◆ Data under study:
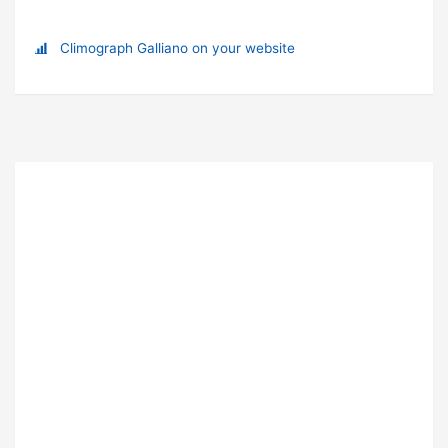
Climograph Galliano on your website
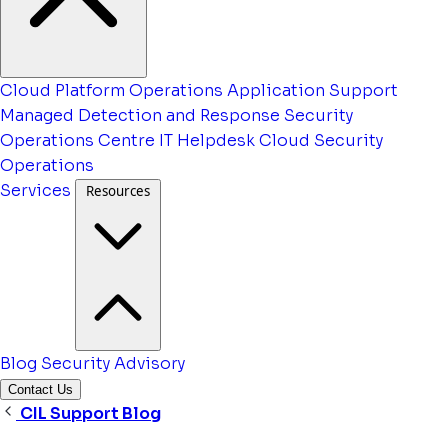
Cloud Platform Operations
Application Support
Managed Detection and Response
Security
Operations Centre
IT Helpdesk
Cloud Security
Operations
Services
Resources
Blog
Security Advisory
Contact Us
CIL Support Blog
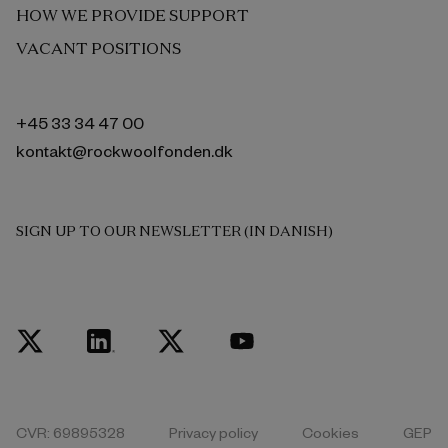
HOW WE PROVIDE SUPPORT
VACANT POSITIONS
+45 33 34 47 00
kontakt@rockwoolfonden.dk
SIGN UP TO OUR NEWSLETTER (IN DANISH)
CVR: 69895328
Privacy policy
Cookies
GEP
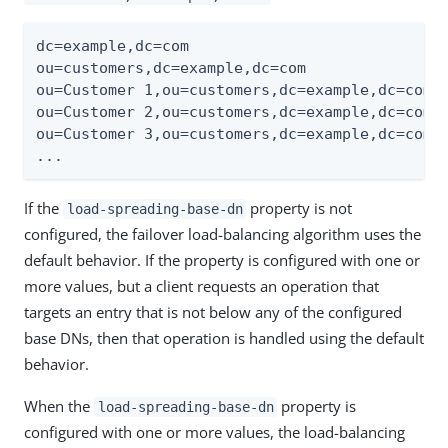
dc=example,dc=com

ou=customers,dc=example,dc=com

ou=Customer 1,ou=customers,dc=example,dc=com

ou=Customer 2,ou=customers,dc=example,dc=com

ou=Customer 3,ou=customers,dc=example,dc=com

...
If the
property is not
load-spreading-base-dn
configured, the failover load-balancing algorithm uses the
default behavior. If the property is configured with one or
more values, but a client requests an operation that
targets an entry that is not below any of the configured
base DNs, then that operation is handled using the default
behavior.
When the
property is
load-spreading-base-dn
configured with one or more values, the load-balancing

◆ Task requirements: Count the lines in the entries above that include the string "Operations", then give only that figure.

◆ Answer box: 3